• **Dataset content**
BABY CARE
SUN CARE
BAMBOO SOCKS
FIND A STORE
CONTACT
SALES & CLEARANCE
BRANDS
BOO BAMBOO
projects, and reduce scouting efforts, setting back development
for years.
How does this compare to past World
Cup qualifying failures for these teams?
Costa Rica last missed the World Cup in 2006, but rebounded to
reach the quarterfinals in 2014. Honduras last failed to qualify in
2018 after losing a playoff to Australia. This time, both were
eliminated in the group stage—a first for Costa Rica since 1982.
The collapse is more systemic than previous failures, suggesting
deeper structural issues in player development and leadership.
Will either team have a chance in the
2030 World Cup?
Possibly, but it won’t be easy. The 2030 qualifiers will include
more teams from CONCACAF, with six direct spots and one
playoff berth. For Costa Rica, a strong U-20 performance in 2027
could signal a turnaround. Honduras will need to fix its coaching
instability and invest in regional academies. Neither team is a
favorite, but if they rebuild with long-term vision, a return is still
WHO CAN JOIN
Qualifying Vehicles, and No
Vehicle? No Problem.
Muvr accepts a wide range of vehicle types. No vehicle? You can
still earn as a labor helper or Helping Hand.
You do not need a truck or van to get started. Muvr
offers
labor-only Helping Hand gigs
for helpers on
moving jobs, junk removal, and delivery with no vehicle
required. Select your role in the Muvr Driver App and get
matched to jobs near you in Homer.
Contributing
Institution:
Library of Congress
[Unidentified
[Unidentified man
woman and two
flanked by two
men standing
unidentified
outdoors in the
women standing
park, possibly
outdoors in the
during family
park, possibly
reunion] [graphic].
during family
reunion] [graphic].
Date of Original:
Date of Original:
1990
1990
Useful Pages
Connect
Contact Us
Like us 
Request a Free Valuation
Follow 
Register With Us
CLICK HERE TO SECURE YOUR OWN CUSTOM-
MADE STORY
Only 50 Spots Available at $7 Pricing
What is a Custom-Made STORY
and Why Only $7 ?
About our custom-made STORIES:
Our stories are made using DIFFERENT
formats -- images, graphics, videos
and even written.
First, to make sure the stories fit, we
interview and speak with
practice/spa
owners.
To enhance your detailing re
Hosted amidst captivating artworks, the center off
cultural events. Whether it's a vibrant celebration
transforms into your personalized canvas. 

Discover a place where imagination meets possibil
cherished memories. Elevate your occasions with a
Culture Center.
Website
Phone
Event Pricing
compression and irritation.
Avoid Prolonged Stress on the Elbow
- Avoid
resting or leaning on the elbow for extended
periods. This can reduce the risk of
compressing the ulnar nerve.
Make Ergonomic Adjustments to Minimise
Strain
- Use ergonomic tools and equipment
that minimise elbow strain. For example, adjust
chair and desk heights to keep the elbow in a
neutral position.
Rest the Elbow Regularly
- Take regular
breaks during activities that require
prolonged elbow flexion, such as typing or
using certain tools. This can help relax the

• **What the exercise asks**
Start at the first line and transcribe the data exactly through the last.

• **Exercise response**
BABY CARE
SUN CARE
BAMBOO SOCKS
FIND A STORE
CONTACT
SALES & CLEARANCE
BRANDS
BOO BAMBOO
projects, and reduce scouting efforts, setting back development
for years.
How does this compare to past World
Cup qualifying failures for these teams?
Costa Rica last missed the World Cup in 2006, but rebounded to
reach the quarterfinals in 2014. Honduras last failed to qualify in
2018 after losing a playoff to Australia. This time, both were
eliminated in the group stage—a first for Costa Rica since 1982.
The collapse is more systemic than previous failures, suggesting
deeper structural issues in player development and leadership.
Will either team have a chance in the
2030 World Cup?
Possibly, but it won’t be easy. The 2030 qualifiers will include
more teams from CONCACAF, with six direct spots and one
playoff berth. For Costa Rica, a strong U-20 performance in 2027
could signal a turnaround. Honduras will need to fix its coaching
instability and invest in regional academies. Neither team is a
favorite, but if they rebuild with long-term vision, a return is still
WHO CAN JOIN
Qualifying Vehicles, and No
Vehicle? No Problem.
Muvr accepts a wide range of vehicle types. No vehicle? You can
still earn as a labor helper or Helping Hand.
You do not need a truck or van to get started. Muvr
offers
labor-only Helping Hand gigs
for helpers on
moving jobs, junk removal, and delivery with no vehicle
required. Select your role in the Muvr Driver App and get
matched to jobs near you in Homer.
Contributing
Institution:
Library of Congress
[Unidentified
[Unidentified man
woman and two
flanked by two
men standing
unidentified
outdoors in the
women standing
park, possibly
outdoors in the
during family
park, possibly
reunion] [graphic].
during family
reunion] [graphic].
Date of Original:
Date of Original:
1990
1990
Useful Pages
Connect
Contact Us
Like us 
Request a Free Valuation
Follow 
Register With Us
CLICK HERE TO SECURE YOUR OWN CUSTOM-
MADE STORY
Only 50 Spots Available at $7 Pricing
What is a Custom-Made STORY
and Why Only $7 ?
About our custom-made STORIES:
Our stories are made using DIFFERENT
formats -- images, graphics, videos
and even written.
First, to make sure the stories fit, we
interview and speak with
practice/spa
owners.
To enhance your detailing re
Hosted amidst captivating artworks, the center off
cultural events. Whether it's a vibrant celebration
transforms into your personalized canvas. 

Discover a place where imagination meets possibil
cherished memories. Elevate your occasions with a
Culture Center.
Website
Phone
Event Pricing
compression and irritation.
Avoid Prolonged Stress on the Elbow
- Avoid
resting or leaning on the elbow for extended
periods. This can reduce the risk of
compressing the ulnar nerve.
Make Ergonomic Adjustments to Minimise
Strain
- Use ergonomic tools and equipment
that minimise elbow strain. For example, adjust
chair and desk heights to keep the elbow in a
neutral position.
Rest the Elbow Regularly
- Take regular
breaks during activities that require
prolonged elbow flexion, such as typing or
using certain tools. This can help relax the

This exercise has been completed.